Behavioral Cloning

Tue, Apr 18, 2017

The goals / steps of this project are the following:

• Use the simulator to collect data of good driving behavior
• Build, a convolution neural network in Keras that predicts steering angles from images
• Train and validate the model with a training and validation set
• Test that the model successfully drives around track one without leaving the road
• Summarize the results with a written report

Model Architecture and Training Strategy

Model

The network architecture is a slightly modified model provided by Nvidia that is used for a self-driving car.

Nvidia’s Model

The primary differences in my model are: - the removal of the 10 neuron fully connected layer - an addition of a dropout layer - some additional pre-processing steps

The keras framework allows us to describe the model pretty succinctly:

model = Sequential()

# trim image to only see section with road
model.add(Cropping2D(cropping=((50,20), (0,0)), input_shape=(160,320,3)))

# Normalize and center the data around 0
model.add(Lambda(lambda x: x/127.5 - 1.))

# Nvidia's architecture
model.add(Conv2D(24, (5, 5), padding='same', activation='relu', strides=(2, 2)))
model.add(Conv2D(36, (5, 5), padding='same', activation='relu', strides=(2, 2)))
model.add(Conv2D(48, (5, 5), padding='same', activation='relu', strides=(2, 2)))
model.add(Conv2D(64, (3, 3), padding='same', activation='relu'))
model.add(Conv2D(64, (3, 3), padding='same', activation='relu'))
model.add(Flatten())
model.add(Dense(100))

# Added dropout to prevent overfitting
model.add(Dropout(0.6))

model.add(Dense(50))
model.add(Dense(1))

Pre-processing

For pre-processing the images, I added a layer to normalize the images (for better numeric stability) and cropping to reduce the noise from the cameras.

Overfitting prevention

To prevent overfitting, a dropout layer was added. Keras abstracts the validation mechanism which also provides protection from overfitting.

Appropriate training data

Since this is an end-to-end behavior cloning system, the training data and how that training data is handled determines if the network will provided the desired result.

Shuffling

One of the key changes I made that yielded the best results was changing how shuffling was working. Initially the shuffling of training data was done on a per frame basis, however, I intuited that there was valuable information in the order of the frames. I changed the shuffling to shuffle batches of frames rather than the individual frames themselves. I believe this provided the network extra information on how the steering angle changed as a group of sequential frames changed.

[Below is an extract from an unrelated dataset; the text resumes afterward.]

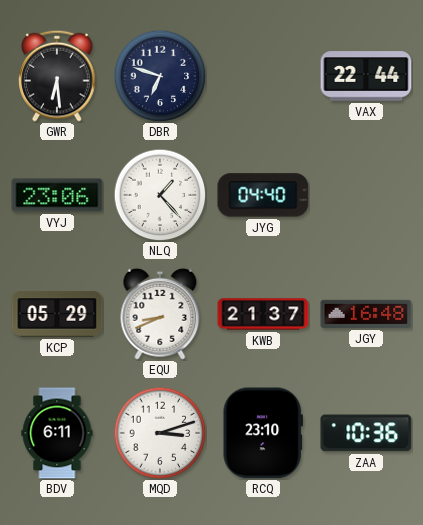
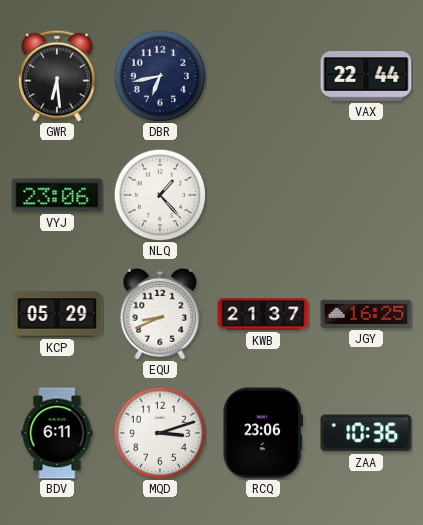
DBR: 6:48 -> 6:43
JYG: 04:40 -> none
JGY: 16:48 -> 16:25
RCQ: 23:10 -> 23:06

To still get the benefit of shuffling to prevent overfitting, the shuffling was updated to still shuffle groups of frames.

Camera Angles

The simulator also provides multiple views on the car that can be used to provided additional training data for the steering angle. Since the driving mode only provides one viewport, a new hyperparameter had to be introduced that represents a steering offset that would be expected for the given viewports.

Less than ideal training

Initially it seems to make sense to just provide training data that shows perfect runs of the track. When you only provide the ideal path, the network is unable to react to conditions that are less than ideal. By providing training data of a driver that is swerving inside the lane, the network is given better ranges of steering angles along with frames that show the conditions in which the car will fall off the road if corrective action isn’t taken.

Data augmentation

For additional more varied training data, a simple augmentation is to flip the images and flip the associated steering angle. This doubles the amount of data provided to the network.